■ Dataset records:
———

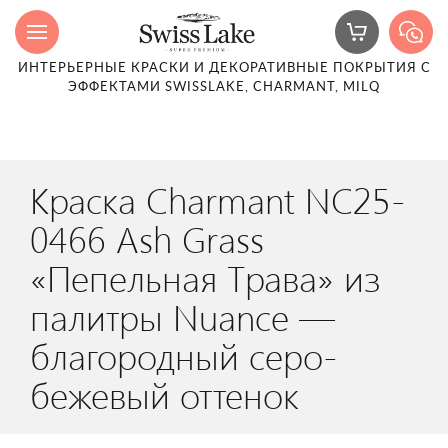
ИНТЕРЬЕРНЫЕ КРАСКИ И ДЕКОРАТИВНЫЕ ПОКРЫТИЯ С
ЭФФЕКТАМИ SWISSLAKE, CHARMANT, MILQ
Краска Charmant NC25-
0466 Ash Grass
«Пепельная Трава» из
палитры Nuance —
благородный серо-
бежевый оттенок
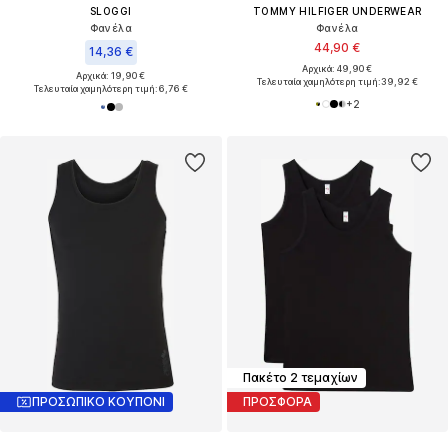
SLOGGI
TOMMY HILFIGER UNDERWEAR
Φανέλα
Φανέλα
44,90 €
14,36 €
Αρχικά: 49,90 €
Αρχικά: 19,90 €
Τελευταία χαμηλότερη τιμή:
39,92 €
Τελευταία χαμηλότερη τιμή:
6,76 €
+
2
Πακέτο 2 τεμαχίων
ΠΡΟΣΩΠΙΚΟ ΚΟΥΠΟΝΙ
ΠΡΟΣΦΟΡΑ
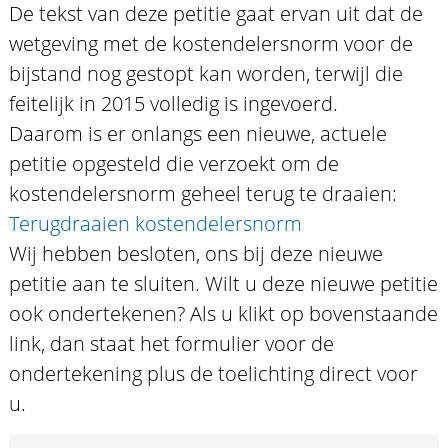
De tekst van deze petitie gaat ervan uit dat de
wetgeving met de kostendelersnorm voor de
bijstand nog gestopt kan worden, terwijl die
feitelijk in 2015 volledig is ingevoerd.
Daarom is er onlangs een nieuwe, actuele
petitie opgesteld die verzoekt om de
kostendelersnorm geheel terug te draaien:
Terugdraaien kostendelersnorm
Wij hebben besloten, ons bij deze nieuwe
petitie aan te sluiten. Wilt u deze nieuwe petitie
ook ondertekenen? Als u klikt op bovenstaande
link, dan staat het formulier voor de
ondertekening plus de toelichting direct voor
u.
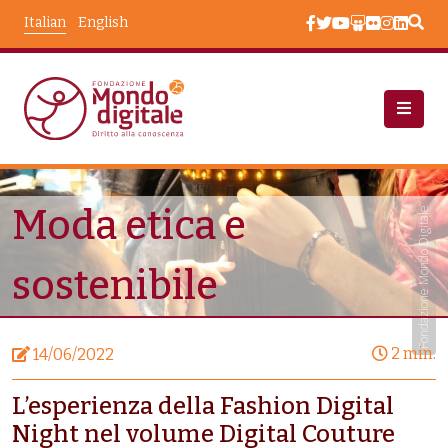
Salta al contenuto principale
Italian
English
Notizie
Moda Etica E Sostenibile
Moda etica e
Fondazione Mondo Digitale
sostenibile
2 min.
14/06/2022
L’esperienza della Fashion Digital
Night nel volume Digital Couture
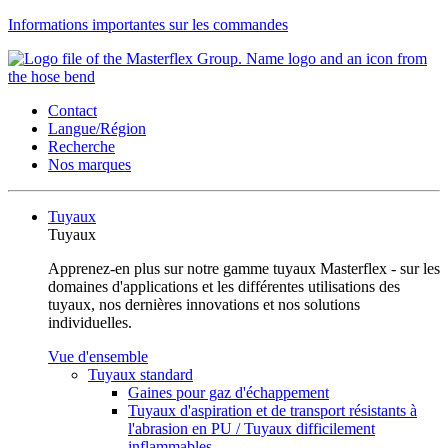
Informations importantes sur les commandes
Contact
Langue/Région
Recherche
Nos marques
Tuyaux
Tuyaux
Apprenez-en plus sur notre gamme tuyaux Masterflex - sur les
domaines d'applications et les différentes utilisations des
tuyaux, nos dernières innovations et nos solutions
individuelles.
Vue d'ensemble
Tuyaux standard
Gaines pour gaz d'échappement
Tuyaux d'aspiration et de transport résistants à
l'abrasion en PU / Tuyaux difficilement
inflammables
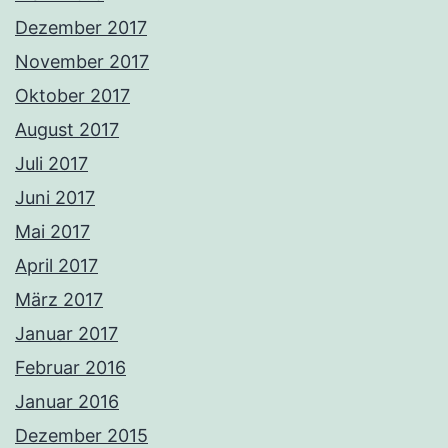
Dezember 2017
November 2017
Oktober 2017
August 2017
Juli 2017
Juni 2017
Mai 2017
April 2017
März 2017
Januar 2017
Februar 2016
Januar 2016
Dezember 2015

———

■ To do: Keep the pictures out and print all the records exactly as they are.

■ Output for this task:
ИНТЕРЬЕРНЫЕ КРАСКИ И ДЕКОРАТИВНЫЕ ПОКРЫТИЯ С
ЭФФЕКТАМИ SWISSLAKE, CHARMANT, MILQ
Краска Charmant NC25-
0466 Ash Grass
«Пепельная Трава» из
палитры Nuance —
благородный серо-
бежевый оттенок
SLOGGI
TOMMY HILFIGER UNDERWEAR
Φανέλα
Φανέλα
44,90 €
14,36 €
Αρχικά: 49,90 €
Αρχικά: 19,90 €
Τελευταία χαμηλότερη τιμή:
39,92 €
Τελευταία χαμηλότερη τιμή:
6,76 €
+
2
Πακέτο 2 τεμαχίων
ΠΡΟΣΩΠΙΚΟ ΚΟΥΠΟΝΙ
ΠΡΟΣΦΟΡΑ
De tekst van deze petitie gaat ervan uit dat de
wetgeving met de kostendelersnorm voor de
bijstand nog gestopt kan worden, terwijl die
feitelijk in 2015 volledig is ingevoerd.
Daarom is er onlangs een nieuwe, actuele
petitie opgesteld die verzoekt om de
kostendelersnorm geheel terug te draaien:
Terugdraaien kostendelersnorm
Wij hebben besloten, ons bij deze nieuwe
petitie aan te sluiten. Wilt u deze nieuwe petitie
ook ondertekenen? Als u klikt op bovenstaande
link, dan staat het formulier voor de
ondertekening plus de toelichting direct voor
u.
Salta al contenuto principale
Italian
English
Notizie
Moda Etica E Sostenibile
Moda etica e
Fondazione Mondo Digitale
sostenibile
2 min.
14/06/2022
L’esperienza della Fashion Digital
Night nel volume Digital Couture
Informations importantes sur les commandes
Contact
Langue/Région
Recherche
Nos marques
Tuyaux
Tuyaux
Apprenez-en plus sur notre gamme tuyaux Masterflex - sur les
domaines d'applications et les différentes utilisations des
tuyaux, nos dernières innovations et nos solutions
individuelles.
Vue d'ensemble
Tuyaux standard
Gaines pour gaz d'échappement
Tuyaux d'aspiration et de transport résistants à
l'abrasion en PU / Tuyaux difficilement
inflammables
Dezember 2017
November 2017
Oktober 2017
August 2017
Juli 2017
Juni 2017
Mai 2017
April 2017
März 2017
Januar 2017
Februar 2016
Januar 2016
Dezember 2015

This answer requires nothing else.